I will say that to help those of us who aren't quite as well-versed in Russian geography, a map at the front of the book would have been helpful.

I look forward to reading more from Rachel Barenbaum as she grows a writer. She definitely knows how to tell a story. A Bend in the Stars is available now through your favourite bookseller. I hope you pick it up!


Disclaimer - I received a complementary copy of this novel from Grand Central Publishing and Read Forever  for review purposes. All thoughts and opinions are entirely my own.

Monday, 3 June 2019

Things My Son Needs to Know About the World by Fredrik Backman - Book Review

I first discovered Fredrik Backman when my book club read My Grandmother Sends Her Regards and Apologises, a few years ago. Then I fell further in love with this author when I read Beartown, twice. He has a way with words, and they seem to always hit their mark.

When I discovered that he had a non-fiction book coming out with advice for his son, I knew I'd want to read it. I have a son. Tell me what he needs to know! Because, seven years in, I often still have no idea what I'm doing.

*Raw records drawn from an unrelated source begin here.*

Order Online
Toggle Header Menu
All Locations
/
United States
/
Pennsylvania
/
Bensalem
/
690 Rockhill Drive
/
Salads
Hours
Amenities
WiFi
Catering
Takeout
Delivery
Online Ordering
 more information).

Things My Son Needs to Know About the World is a collection of essays and anecdotes Backman shares with his son about early fatherhood. It's interesting to get a peek into an author's life after becoming such a fan. Additionally, I have read a lot of parenting books written from the perspective of women, so it was really wonderful to get a father's point of view.

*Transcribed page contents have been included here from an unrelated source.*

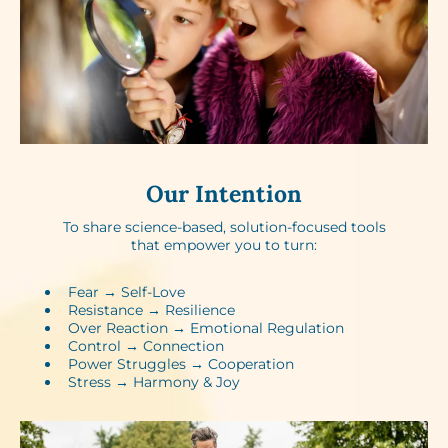
Our Intention
To share science-based, solution-focused tools
that empower you to turn:
Fear → Self-Love​
Resistance → Resilience​
Over Reaction → Emotional Regulation
Control → Connection​
Power Struggles → Cooperation​
Stress → Harmony & Joy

I have a good sense of what's important to most moms, but what do dads think about?

Bravery, friendship, and love. As well as bacon and video games.

This collection is witty and heartwarming and full of love. It will absolutely make you smile, pull at your heart, and give you a few things to think about in your own life. I already look forward to rereading this someday. I admire Backman's writing so much that I'd read his grocery lists at this point.

Here's a flavour of what you can find in here on becoming a parent:
"The realization that you will, from that moment on, draw all your breaths from someone else's lungs hits you harder when you aren't prepared." - Fredrik Backman, Things My Son Needs to Know About the World

And on finding a partner:
"The majority of things in life are about picking your battles. You'll learn that too. And that will never be clearer than when you're at IKEA." - Fredrik Backman, Things My Son Needs to Know About the World

Things My Son Needs to Know About the World will live right beside Beartown on my bookshelf, a slowly growing collection of books that I hope my own son will one day read.


Disclaimer - I received a complementary copy of this book courtesy of Simon & Schuster Canada for review. All thoughts and opinions are entirely my own.